Assigned task: From the listing below, how many lines hold the word "Preferred"? Write only the number.

── Data section

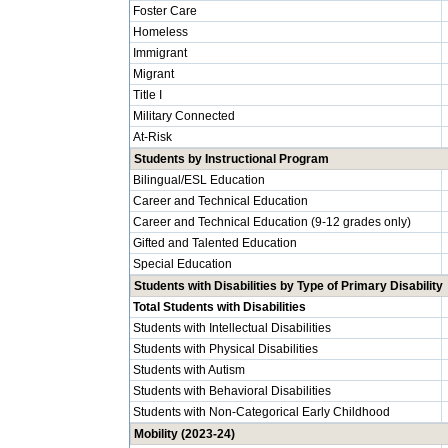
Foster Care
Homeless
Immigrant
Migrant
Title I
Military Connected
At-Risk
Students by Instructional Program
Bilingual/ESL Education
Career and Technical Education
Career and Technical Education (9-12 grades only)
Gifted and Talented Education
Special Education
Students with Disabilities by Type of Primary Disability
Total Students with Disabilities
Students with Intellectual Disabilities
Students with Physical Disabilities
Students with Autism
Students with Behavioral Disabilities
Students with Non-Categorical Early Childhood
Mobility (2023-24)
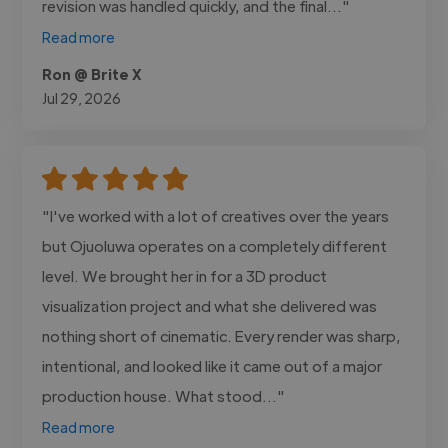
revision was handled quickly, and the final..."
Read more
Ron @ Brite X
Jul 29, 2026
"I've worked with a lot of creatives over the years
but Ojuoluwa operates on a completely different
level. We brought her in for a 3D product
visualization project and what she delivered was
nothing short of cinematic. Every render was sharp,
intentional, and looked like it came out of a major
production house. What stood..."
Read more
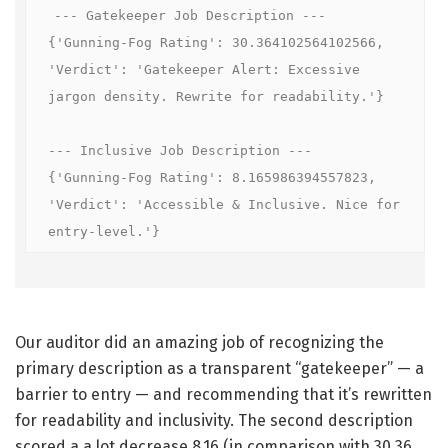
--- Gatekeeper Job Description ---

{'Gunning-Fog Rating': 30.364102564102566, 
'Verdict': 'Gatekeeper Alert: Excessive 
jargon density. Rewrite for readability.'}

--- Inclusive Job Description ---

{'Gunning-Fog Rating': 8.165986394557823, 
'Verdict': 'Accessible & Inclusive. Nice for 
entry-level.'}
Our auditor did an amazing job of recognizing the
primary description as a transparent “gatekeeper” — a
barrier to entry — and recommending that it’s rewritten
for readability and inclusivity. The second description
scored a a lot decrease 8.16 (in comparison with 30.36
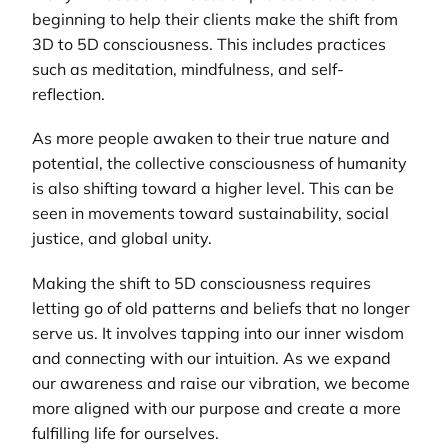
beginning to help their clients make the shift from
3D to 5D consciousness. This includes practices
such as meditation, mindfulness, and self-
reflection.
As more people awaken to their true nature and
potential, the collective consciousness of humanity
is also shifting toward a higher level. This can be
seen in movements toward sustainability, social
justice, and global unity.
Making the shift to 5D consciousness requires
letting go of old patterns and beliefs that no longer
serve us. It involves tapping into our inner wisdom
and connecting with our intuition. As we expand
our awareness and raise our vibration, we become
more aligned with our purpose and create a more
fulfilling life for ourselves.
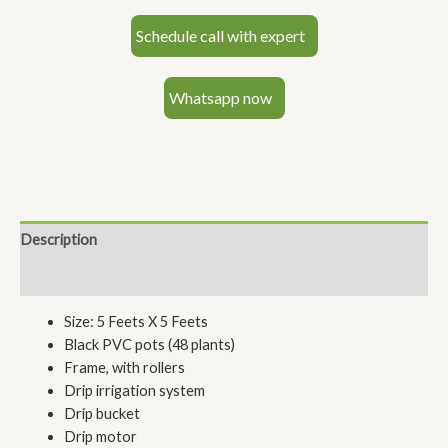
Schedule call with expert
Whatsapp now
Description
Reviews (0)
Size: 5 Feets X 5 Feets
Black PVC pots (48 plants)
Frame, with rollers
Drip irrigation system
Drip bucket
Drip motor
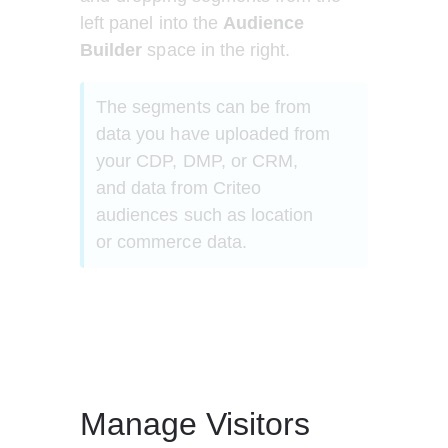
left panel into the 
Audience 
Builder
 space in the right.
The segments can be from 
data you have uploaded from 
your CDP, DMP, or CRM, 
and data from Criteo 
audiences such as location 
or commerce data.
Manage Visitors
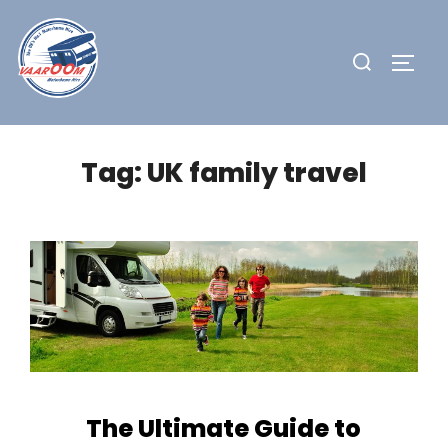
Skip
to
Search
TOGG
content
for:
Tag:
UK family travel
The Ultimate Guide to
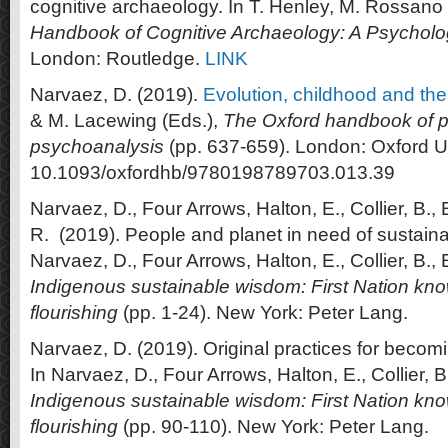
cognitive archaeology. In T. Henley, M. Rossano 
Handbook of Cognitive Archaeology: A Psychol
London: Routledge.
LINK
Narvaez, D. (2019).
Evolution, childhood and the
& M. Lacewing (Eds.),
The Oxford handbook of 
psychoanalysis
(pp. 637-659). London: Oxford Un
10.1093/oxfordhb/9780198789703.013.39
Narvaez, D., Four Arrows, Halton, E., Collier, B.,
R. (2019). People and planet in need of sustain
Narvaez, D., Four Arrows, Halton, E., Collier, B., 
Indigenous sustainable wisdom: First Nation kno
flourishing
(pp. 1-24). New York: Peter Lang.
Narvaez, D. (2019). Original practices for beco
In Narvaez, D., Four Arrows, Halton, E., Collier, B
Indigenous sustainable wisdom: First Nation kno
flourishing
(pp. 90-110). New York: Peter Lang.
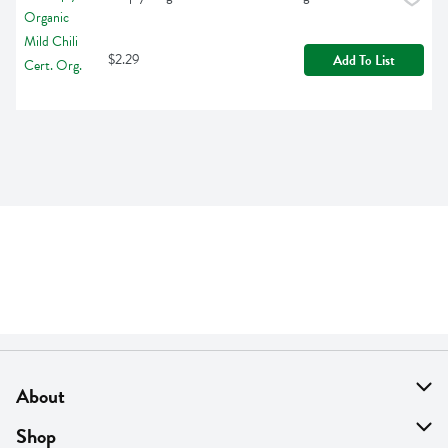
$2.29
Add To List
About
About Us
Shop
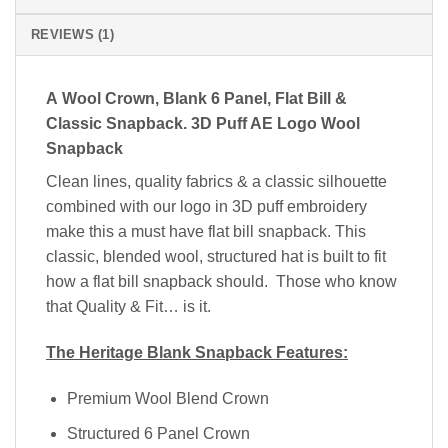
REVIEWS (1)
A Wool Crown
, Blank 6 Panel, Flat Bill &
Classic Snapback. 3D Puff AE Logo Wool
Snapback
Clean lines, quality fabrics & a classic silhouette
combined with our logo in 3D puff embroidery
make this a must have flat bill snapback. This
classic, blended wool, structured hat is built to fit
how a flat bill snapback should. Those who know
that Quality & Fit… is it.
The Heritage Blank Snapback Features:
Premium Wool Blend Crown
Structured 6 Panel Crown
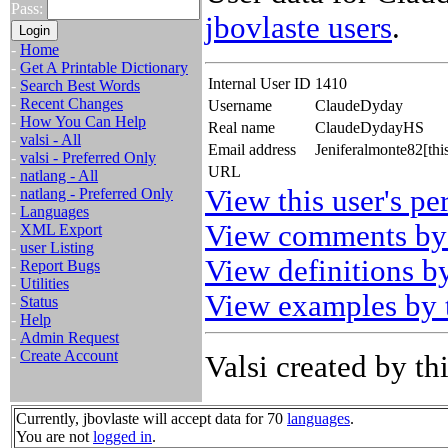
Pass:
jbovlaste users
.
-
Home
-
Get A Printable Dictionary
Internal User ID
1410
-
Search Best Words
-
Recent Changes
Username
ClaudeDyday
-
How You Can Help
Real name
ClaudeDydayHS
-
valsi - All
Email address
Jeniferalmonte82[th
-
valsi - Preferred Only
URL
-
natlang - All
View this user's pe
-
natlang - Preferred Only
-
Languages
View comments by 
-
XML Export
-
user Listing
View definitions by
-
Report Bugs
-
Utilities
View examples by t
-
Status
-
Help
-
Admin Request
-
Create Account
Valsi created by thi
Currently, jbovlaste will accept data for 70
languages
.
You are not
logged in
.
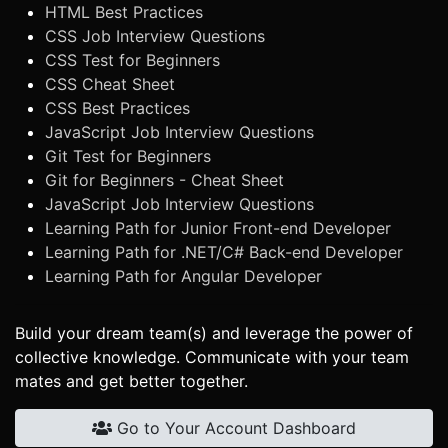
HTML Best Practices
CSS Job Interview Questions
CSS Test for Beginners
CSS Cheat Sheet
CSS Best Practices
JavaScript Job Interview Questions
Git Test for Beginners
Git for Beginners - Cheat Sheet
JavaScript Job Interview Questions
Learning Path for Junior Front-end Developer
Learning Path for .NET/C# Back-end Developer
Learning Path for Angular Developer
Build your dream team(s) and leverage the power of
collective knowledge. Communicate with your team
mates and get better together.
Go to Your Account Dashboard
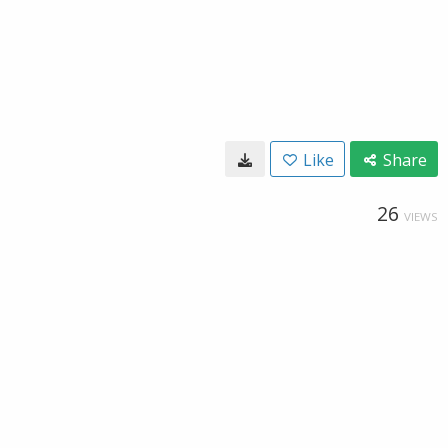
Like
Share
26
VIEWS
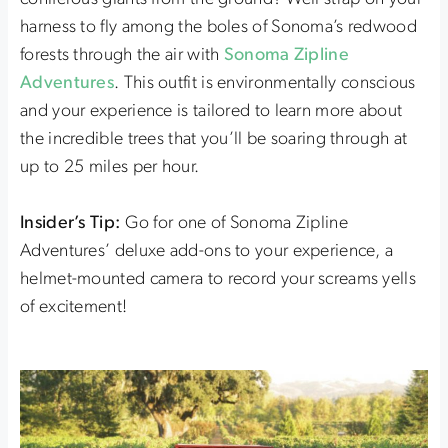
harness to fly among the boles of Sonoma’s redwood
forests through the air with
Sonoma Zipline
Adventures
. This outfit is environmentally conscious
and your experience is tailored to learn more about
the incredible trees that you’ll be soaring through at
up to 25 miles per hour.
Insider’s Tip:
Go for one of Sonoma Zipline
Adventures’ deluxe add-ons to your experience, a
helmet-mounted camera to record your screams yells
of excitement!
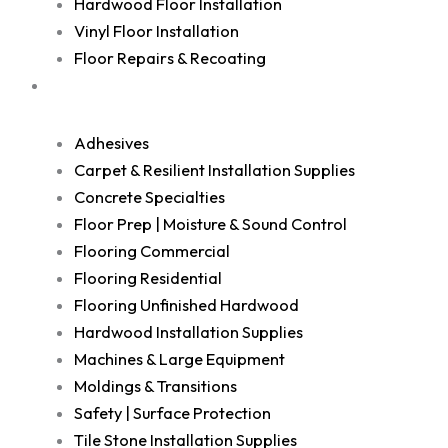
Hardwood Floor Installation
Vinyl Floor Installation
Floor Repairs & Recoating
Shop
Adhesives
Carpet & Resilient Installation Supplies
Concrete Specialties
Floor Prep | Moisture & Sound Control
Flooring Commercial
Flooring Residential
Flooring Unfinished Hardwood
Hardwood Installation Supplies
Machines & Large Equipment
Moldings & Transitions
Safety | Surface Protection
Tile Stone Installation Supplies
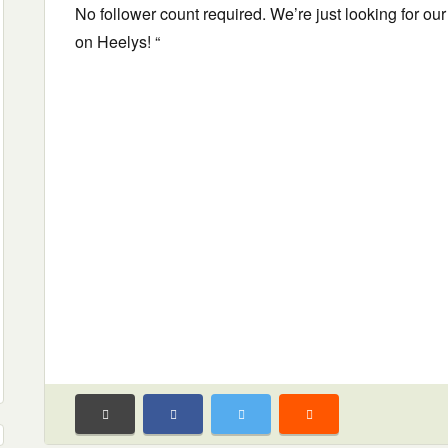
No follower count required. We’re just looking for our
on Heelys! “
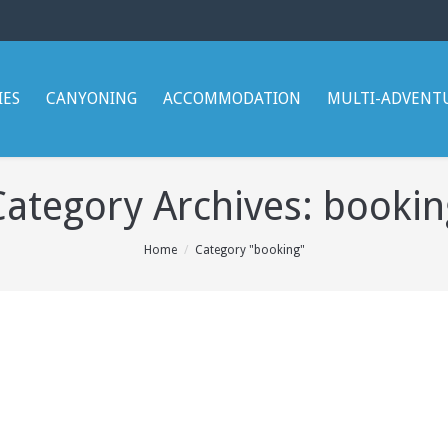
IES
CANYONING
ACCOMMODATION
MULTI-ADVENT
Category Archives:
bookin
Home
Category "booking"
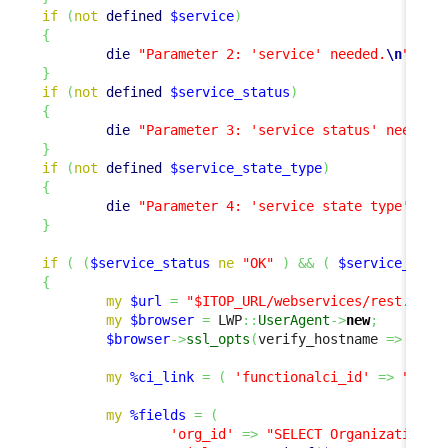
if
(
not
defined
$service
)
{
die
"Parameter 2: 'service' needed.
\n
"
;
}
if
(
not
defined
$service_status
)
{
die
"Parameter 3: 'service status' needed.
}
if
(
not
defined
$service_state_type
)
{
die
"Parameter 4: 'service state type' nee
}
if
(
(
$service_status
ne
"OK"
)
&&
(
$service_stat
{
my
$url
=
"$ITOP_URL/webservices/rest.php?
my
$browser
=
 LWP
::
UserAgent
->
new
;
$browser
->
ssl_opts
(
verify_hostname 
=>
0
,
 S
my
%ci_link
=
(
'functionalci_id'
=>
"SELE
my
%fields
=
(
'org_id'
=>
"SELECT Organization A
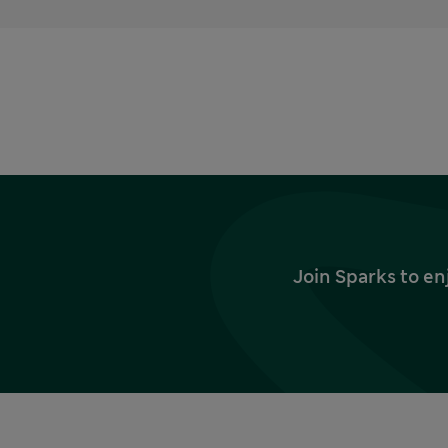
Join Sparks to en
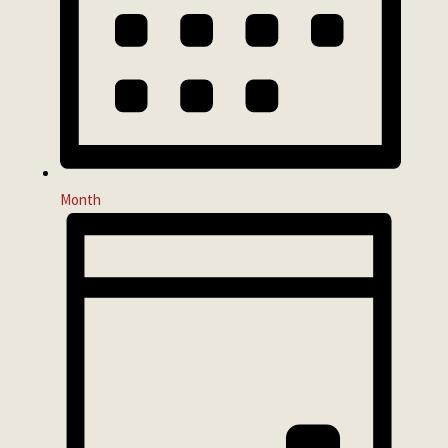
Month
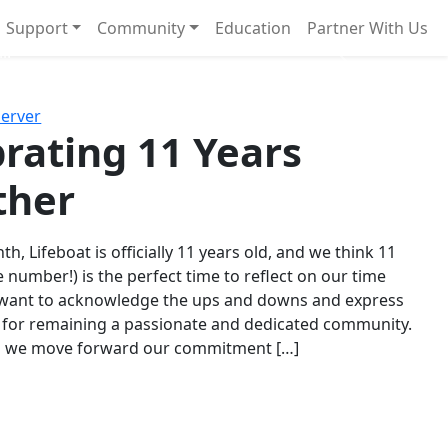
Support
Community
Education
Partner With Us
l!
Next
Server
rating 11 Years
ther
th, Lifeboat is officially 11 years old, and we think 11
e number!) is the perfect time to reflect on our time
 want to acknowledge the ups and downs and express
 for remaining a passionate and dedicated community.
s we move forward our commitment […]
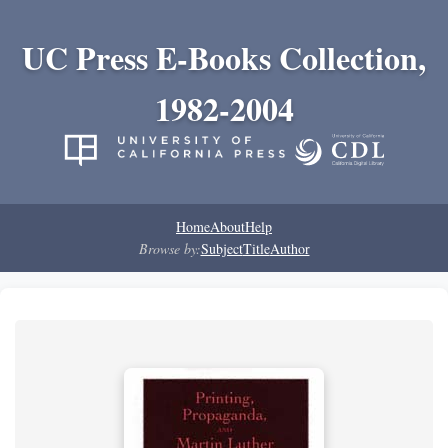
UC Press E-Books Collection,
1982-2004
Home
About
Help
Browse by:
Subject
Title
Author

────

Answer space: 2